Pelosi's bad pitch
If Democrats really want to see health care - the cornerstone of the Obama presidency - succeed, they might want to consider putting a muzzle on their two highest ranking leaders in congress - House Speaker Nancy Pelosi and Sen. Harry Reid.
Having trust in their elected officials in Washington is something Americans are not taking lightly these days. No one likes to be lied to and it's especially grating to hear a Washington insider acting like a snake oil salesman when trying to push forward an agenda.

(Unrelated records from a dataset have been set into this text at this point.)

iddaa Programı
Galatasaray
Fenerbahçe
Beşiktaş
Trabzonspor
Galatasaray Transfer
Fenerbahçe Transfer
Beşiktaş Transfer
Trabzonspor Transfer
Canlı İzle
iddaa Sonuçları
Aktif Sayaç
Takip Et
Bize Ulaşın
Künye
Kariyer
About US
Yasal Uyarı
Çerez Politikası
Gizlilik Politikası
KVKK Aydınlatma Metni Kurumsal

Earlier this week, Pelosi made a healthcare pitch at a conference for the National Association of Counties that punched her ticket for the Crazy Comment Hall of Fame. The speaker, who has been promising to put a health bill up for a vote since she took over the House gavel, started innocently enough, telling the audience it's "going to be very exciting."
Then came her comment that knocked many Democratic incumbents in this year's elections on their heels. She told the county officials that congress must pass the health care bill "so you can find out what's in it, away from the fog of controversy."

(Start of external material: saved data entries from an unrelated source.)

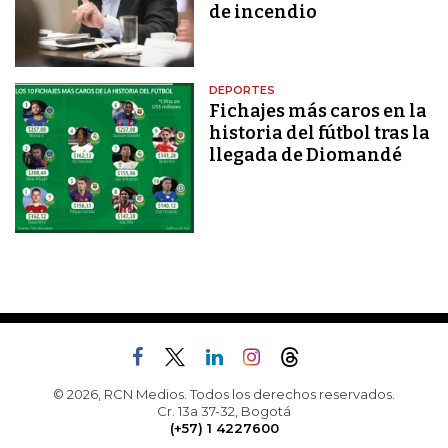
de incendio
DEPORTES
Fichajes más caros en la
historia del fútbol tras la
llegada de Diomandé
© 2026, RCN Medios. Todos los derechos reservados.
Cr. 13a 37-32, Bogotá
(+57) 1 4227600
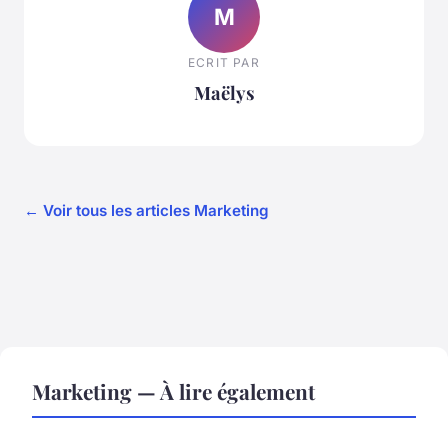
M
ECRIT PAR
Maëlys
← Voir tous les articles Marketing
Marketing — À lire également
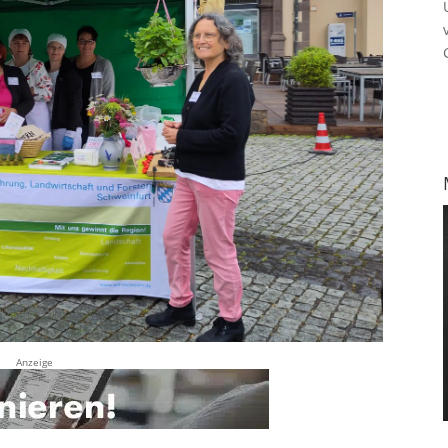
Anzeige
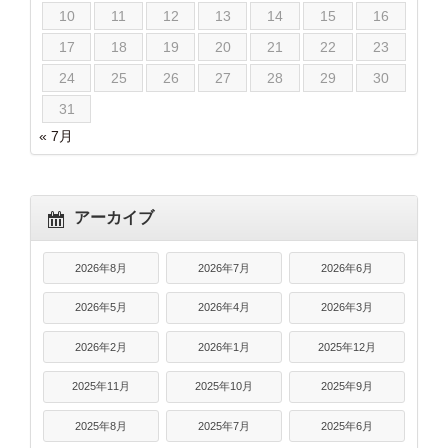
10
11
12
13
14
15
16
17
18
19
20
21
22
23
24
25
26
27
28
29
30
31
« 7月
アーカイブ
2026年8月
2026年7月
2026年6月
2026年5月
2026年4月
2026年3月
2026年2月
2026年1月
2025年12月
2025年11月
2025年10月
2025年9月
2025年8月
2025年7月
2025年6月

Passing legislation and not knowing what's in it is not a good line to sell to the American public, madam speaker.
Can you imagine a person buying a home without seeing a contract? Or a person buying a new car without knowing the model, the price or the warranty?

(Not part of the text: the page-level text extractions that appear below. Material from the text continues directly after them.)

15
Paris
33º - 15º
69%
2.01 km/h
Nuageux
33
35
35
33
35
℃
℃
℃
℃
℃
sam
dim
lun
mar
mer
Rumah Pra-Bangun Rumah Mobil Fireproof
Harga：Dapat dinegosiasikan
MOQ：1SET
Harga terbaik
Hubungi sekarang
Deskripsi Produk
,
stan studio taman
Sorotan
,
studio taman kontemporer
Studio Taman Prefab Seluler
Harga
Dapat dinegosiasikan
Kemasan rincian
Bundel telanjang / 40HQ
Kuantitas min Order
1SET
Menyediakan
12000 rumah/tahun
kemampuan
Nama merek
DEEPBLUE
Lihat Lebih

The team of Obama and Pelosi is the same that preached "transparency" in government after being swept into their leadership positions after the 2008 presidential election.
Pelosi's remark about approving a bill without knowing what's in it smacks of both arrogance and stupidity. Whether she gets enough cohorts in the House to follow her off the cliff remains to be seen.
Pelosi has stumbled over her facts before. During a speech early last year, she remarked that "500 million Americans lose their jobs every month."
The speaker's latest gaffe came only days after the unemployment figures were announced and Senate leader Harry Reid gleefully announced that only 36,000 people lost their jobs "today," therefore making it a good thing.
It's pretty certain that the 36,000 wage earners and their families weren't jumping for joy as Reid seemed to be doing after hearing that jobs report.
The public, tired of being lied to by elected officials in Washington, is now being asked to swallow a health care bill that will cost $1.5 trillion over 10 years. If incumbent Democrats are losing sleep these days, much can be attributed to the bumbling messages being delivered by Pelosi and Reid.